Category Archives: TidyX Screen Cast

TidyX Episode 21: Pairs Plots for Exploring Data

Pairs plots are plots of data in a matrix format to allow one to visualize as many numeric relationships as they would like. Oftentimes the data are plotted as scatter plots, however, this format can be extended to include other visualizations such as histograms, boxplots, and even correlation coefficients.

This week, Ellis Hughes and I explore these types of plots using the {palmerpenguins} data set pulled together by Allison Horst for the TidyTuesday Project.

This is a really fun data set for starting out in R because the data is very clean and has a few columns with nice relationships that can be exploited with statistical models. Ellis and I discuss some potential use cases for modeling this data and then we create a number of plots of the data to show various statistical relationships. We create pair plots using the {GGally} package and then we build some interactive {plotly} graphics with the data and explain how to build interactive visualizations of regression coefficients from a linear model.

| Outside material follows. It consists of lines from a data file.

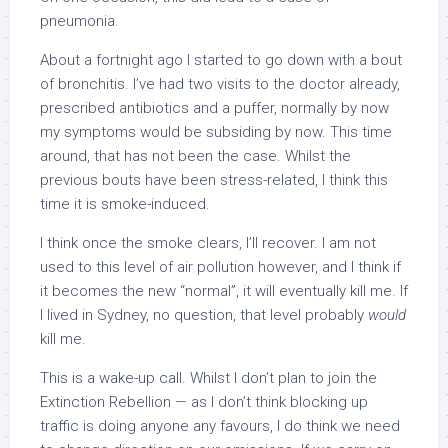
pneumonia.
About a fortnight ago I started to go down with a bout
of bronchitis. I’ve had two visits to the doctor already,
prescribed antibiotics and a puffer, normally by now
my symptoms would be subsiding by now. This time
around, that has not been the case. Whilst the
previous bouts have been stress-related, I think this
time it is smoke-induced.
I think once the smoke clears, I’ll recover. I am not
used to this level of air pollution however, and I think if
it becomes the new “normal”, it will eventually kill me. If
I lived in Sydney, no question, that level probably
would
kill me.
This is a wake-up call. Whilst I don’t plan to join the
Extinction Rebellion — as I don’t think blocking up
traffic is doing anyone any favours, I do think we need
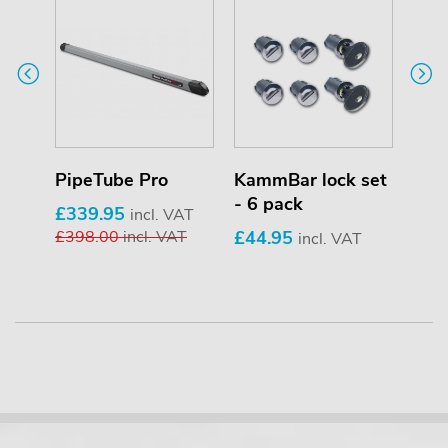
PipeTube Pro
KammBar lock set
Saf
- 6 pack
£339.95
£69
T
incl. VAT
£398.00
incl. VAT
£44.95
£85
incl. VAT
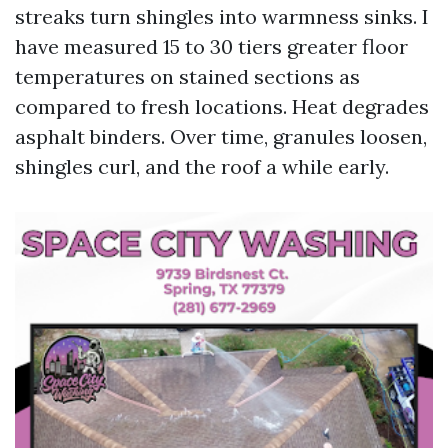
streaks turn shingles into warmness sinks. I
have measured 15 to 30 tiers greater floor
temperatures on stained sections as
compared to fresh locations. Heat degrades
asphalt binders. Over time, granules loosen,
shingles curl, and the roof a while early.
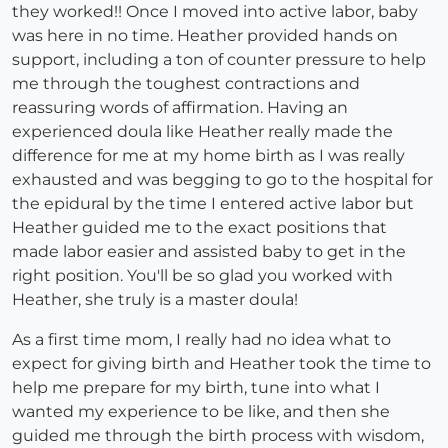
they worked!! Once I moved into active labor, baby
was here in no time. Heather provided hands on
support, including a ton of counter pressure to help
me through the toughest contractions and
reassuring words of affirmation. Having an
experienced doula like Heather really made the
difference for me at my home birth as I was really
exhausted and was begging to go to the hospital for
the epidural by the time I entered active labor but
Heather guided me to the exact positions that
made labor easier and assisted baby to get in the
right position. You'll be so glad you worked with
Heather, she truly is a master doula!
As a first time mom, I really had no idea what to
expect for giving birth and Heather took the time to
help me prepare for my birth, tune into what I
wanted my experience to be like, and then she
guided me through the birth process with wisdom,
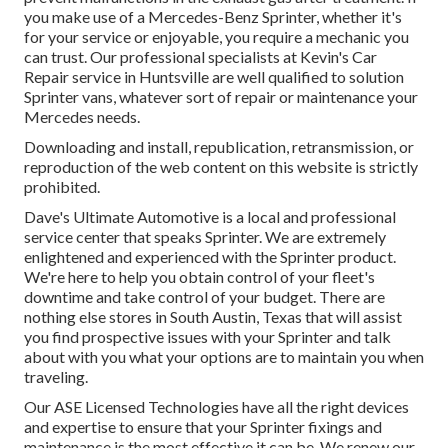
you make use of a Mercedes-Benz Sprinter, whether it's
for your service or enjoyable, you require a mechanic you
can trust. Our professional specialists at Kevin's Car
Repair service in Huntsville are well qualified to solution
Sprinter vans, whatever sort of repair or maintenance your
Mercedes needs.
Downloading and install, republication, retransmission, or
reproduction of the web content on this website is strictly
prohibited.
Dave's Ultimate Automotive is a local and professional
service center that speaks Sprinter. We are extremely
enlightened and experienced with the Sprinter product.
We're here to help you obtain control of your fleet's
downtime and take control of your budget. There are
nothing else stores in South Austin, Texas that will assist
you find prospective issues with your Sprinter and talk
about with you what your options are to maintain you when
traveling.
Our ASE Licensed Technologies have all the right devices
and expertise to ensure that your Sprinter fixings and
maintenance is the most effective it can be. We renew our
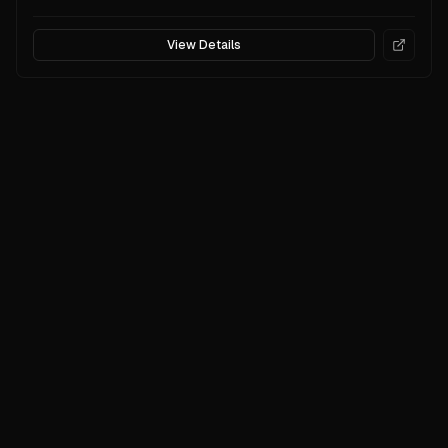
View Details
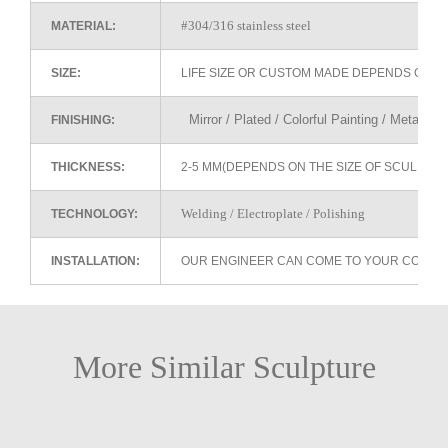
#304/316 stainless steel
MATERIAL:
SIZE:
LIFE SIZE OR CUSTOM MADE DEPENDS ON 
Mirror / Plated / Colorful Painting / Metallic 
FINISHING:
THICKNESS:
2-5 MM(DEPENDS ON THE SIZE OF SCULPTU
Welding / Electroplate / Polishing
TECHNOLOGY:
INSTALLATION:
OUR ENGINEER CAN COME TO YOUR COUNTR
More Similar Sculpture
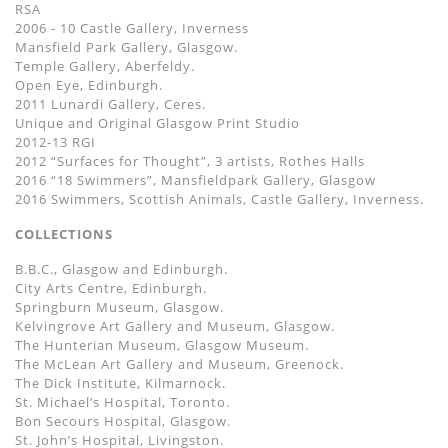
RSA
2006 - 10 Castle Gallery, Inverness
Mansfield Park Gallery, Glasgow.
Temple Gallery, Aberfeldy.
Open Eye, Edinburgh.
2011 Lunardi Gallery, Ceres.
Unique and Original Glasgow Print Studio
2012-13 RGI
2012 “Surfaces for Thought”, 3 artists, Rothes Halls
2016 “18 Swimmers”, Mansfieldpark Gallery, Glasgow
2016 Swimmers, Scottish Animals, Castle Gallery, Inverness.
COLLECTIONS
B.B.C., Glasgow and Edinburgh.
City Arts Centre, Edinburgh.
Springburn Museum, Glasgow.
Kelvingrove Art Gallery and Museum, Glasgow.
The Hunterian Museum, Glasgow Museum.
The McLean Art Gallery and Museum, Greenock.
The Dick Institute, Kilmarnock.
St. Michael’s Hospital, Toronto.
Bon Secours Hospital, Glasgow.
St. John’s Hospital, Livingston.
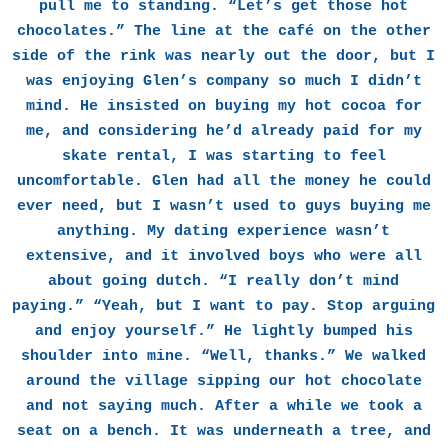
pull me to standing. “Let’s get those hot
chocolates.” The line at the café on the other
side of the rink was nearly out the door, but I
was enjoying Glen’s company so much I didn’t
mind. He insisted on buying my hot cocoa for
me, and considering he’d already paid for my
skate rental, I was starting to feel
uncomfortable. Glen had all the money he could
ever need, but I wasn’t used to guys buying me
anything. My dating experience wasn’t
extensive, and it involved boys who were all
about going dutch. “I really don’t mind
paying.” “Yeah, but I want to pay. Stop arguing
and enjoy yourself.” He lightly bumped his
shoulder into mine. “Well, thanks.” We walked
around the village sipping our hot chocolate
and not saying much. After a while we took a
seat on a bench. It was underneath a tree, and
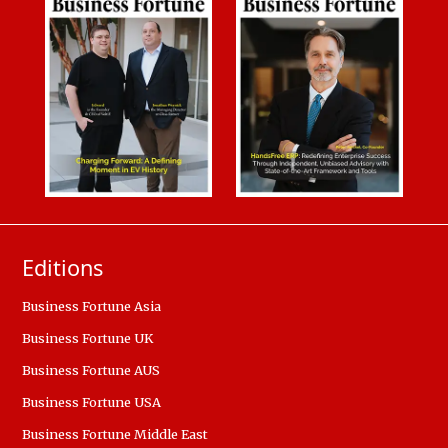
Editions
Business Fortune Asia
Business Fortune UK
Business Fortune AUS
Business Fortune USA
Business Fortune Middle East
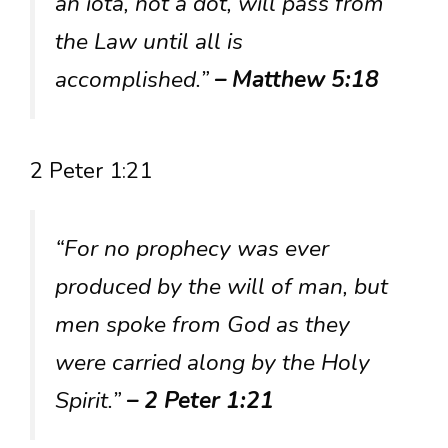
an iota, not a dot, will pass from
the Law until all is
accomplished.”
– Matthew 5:18
2 Peter 1:21
“For no prophecy was ever
produced by the will of man, but
men spoke from God as they
were carried along by the Holy
Spirit.”
– 2 Peter 1:21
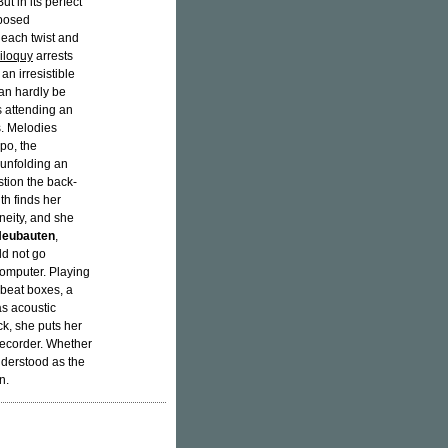
t in its perfect
mposed
 each twist and
iloquy
arrests
an irresistible
can hardly be
s attending an
s. Melodies
po, the
s unfolding an
stion the back-
th finds her
neity, and she
Neubauten
,
ld not go
omputer. Playing
 beat boxes, a
as acoustic
ck, she puts her
recorder. Whether
nderstood as the
n.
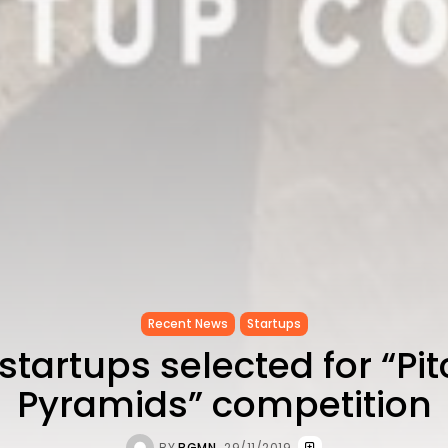
Recent News
Startups
startups selected for “Pit
Pyramids” competition
BY
BGMN
29/11/2019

Finally, we wrap up by going through the code of Roman Link. Roman created his own package, {corrmorant}, for creating pairs plots. This package offers a ton of flexibility and allows you to style the visualization in a more customized way. We had a lot of fun playing around with the package and the final project that Roman created using the {palmerpenguins} data set was this:

To listen to the screen cast, CLICK HERE.

To check out our code, CLICK HERE.

TidyX Episode 20: Special Guest David Robinson

This week, Ellis Hughes and I are joined by someone who has had a big influence on both of us, David Robinson!

For those that don’t know, David has been the developer of several R packages, such as {broom}, {tidytext}, {fuzzyjoin}, and {widyr}. Additionally, each week David does a live screen cast of himself working through the TidyTuesday data set from scratch. For anyone that has never watched these, they are excellent. David covers a lot of ground in 60 minutes of these live screen casts and shows you how he quickly extracts as much information as possible from a data set that he is seeing for the first time ever.

Today, we walk through one of David’s TidyTuesday screen casts where he does some text analysis of a data set consisting of cocktail ingredients. The screen cast features the use of his newest R package, {widyr}. After some exploratory data analysis and data cleaning, David calculates correlations between categorical variables (phi coefficient) and shows us how to plot the results in a network graph. The screen cast wraps up with David showing us how {widyr} can be used for Principal Components Analysis and then a short discussion on David’s journey into data science and how blogging and public work can be incredibly valuable for developing your professional network and career.

To check out the screen cast, CLICK HERE.

To check out David’s blog, CLICK HERE.

TidyX Episode 19: {formattable} for Dashboard Design

This week, Ellis Hughes and I explain coded written by Lauren Pandori, who built a nice dashboard for data on astronaut missions provided by the TidyTuesday Project.

Lauren had a few questions for us regarding other elements she wanted to add to her dashboard so Ellis and I tackle those and how you how you can build your own dashboard using the {formattable} and {sparkline} packages.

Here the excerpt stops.